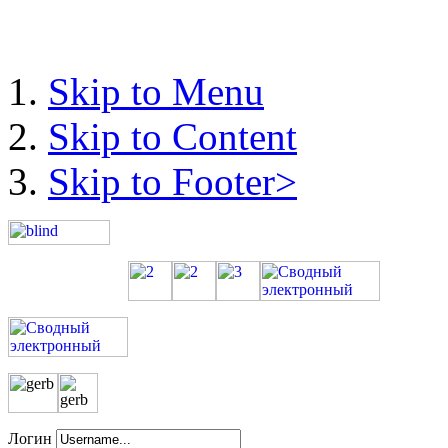
Skip to Menu
Skip to Content
Skip to Footer>
Логин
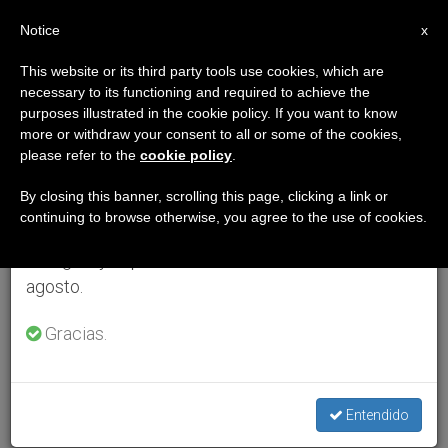
ES
Notice
×
x
Aviso importante
This website or its third party tools use cookies, which are
necessary to its functioning and required to achieve the
Del 27 de julio al 7 de agosto haremos la pausa
purposes illustrated in the cookie policy. If you want to know
anual, aprovechando que en el periodo de verano
more or withdraw your consent to all or some of the cookies,
please refer to the
cookie policy
.
se generan menos informaciones y también el
consumo de las mismas disminuye.
By closing this banner, scrolling this page, clicking a link or
continuing to browse otherwise, you agree to the use of cookies.
Retomamos el trabajo ordinario de las ediciones
en inglés y español de ZENIT el lunes 10 de
agosto.
Gracias.
Entendido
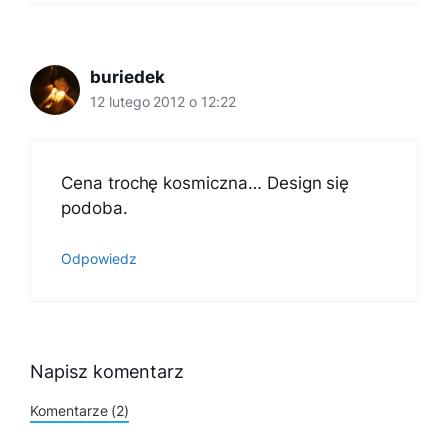
buriedek
12 lutego 2012 o 12:22
Cena trochę kosmiczna… Design się
podoba.
Odpowiedz
Napisz komentarz
Komentarze (2)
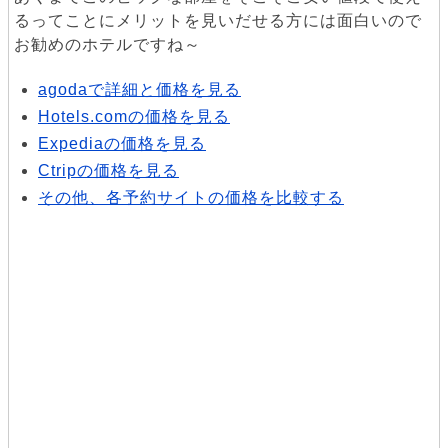
るってことにメリットを見いだせる方には面白いので
お勧めのホテルですね～
agodaで詳細と価格を見る
Hotels.comの価格を見る
Expediaの価格を見る
Ctripの価格を見る
その他、各予約サイトの価格を比較する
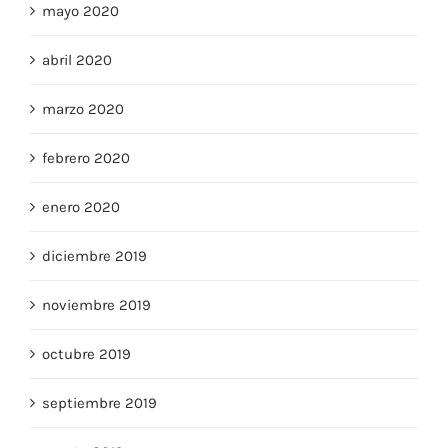
mayo 2020
abril 2020
marzo 2020
febrero 2020
enero 2020
diciembre 2019
noviembre 2019
octubre 2019
septiembre 2019
agosto 2019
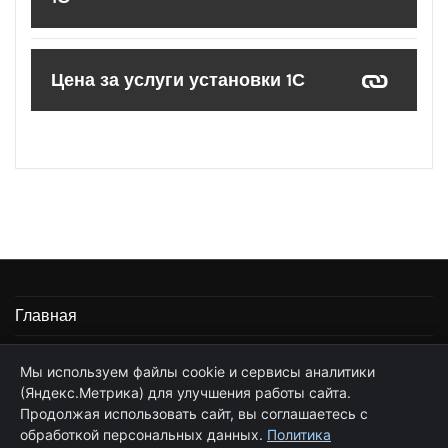
Цена за услуги установки 1С
Главная
Информация
Мы используем файлы cookie и сервисы аналитики
(Яндекс.Метрика) для улучшения работы сайта.
Частные услуги программиста 1С
Продолжая использовать сайт, вы соглашаетесь с
Стоимость услуг по сопровождению 1С
обработкой персональных данных.
Политика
---+---
Leave out the pictures. Transcribe only the lines above, from the first through the one that contains "Продолжая использовать сайт, вы".

Skip to Menu
Skip to Content
Skip to Footer>
Логин
ES
Notice
×
x
Aviso importante
This website or its third party tools use cookies, which are
necessary to its functioning and required to achieve the
Del 27 de julio al 7 de agosto haremos la pausa
purposes illustrated in the cookie policy. If you want to know
anual, aprovechando que en el periodo de verano
more or withdraw your consent to all or some of the cookies,
please refer to the
cookie policy
.
se generan menos informaciones y también el
consumo de las mismas disminuye.
By closing this banner, scrolling this page, clicking a link or
continuing to browse otherwise, you agree to the use of cookies.
Retomamos el trabajo ordinario de las ediciones
en inglés y español de ZENIT el lunes 10 de
agosto.
Gracias.
Entendido
buriedek
12 lutego 2012 o 12:22
Cena trochę kosmiczna… Design się
podoba.
Odpowiedz
Napisz komentarz
Komentarze (2)
るってことにメリットを見いだせる方には面白いので
お勧めのホテルですね～
agodaで詳細と価格を見る
Hotels.comの価格を見る
Expediaの価格を見る
Ctripの価格を見る
その他、各予約サイトの価格を比較する
mayo 2020
abril 2020
marzo 2020
febrero 2020
enero 2020
diciembre 2019
noviembre 2019
octubre 2019
septiembre 2019
agosto 2019
Цена за услуги установки 1С
Главная
Информация
Мы используем файлы cookie и сервисы аналитики
(Яндекс.Метрика) для улучшения работы сайта.
Частные услуги программиста 1С
Продолжая использовать сайт, вы соглашаетесь с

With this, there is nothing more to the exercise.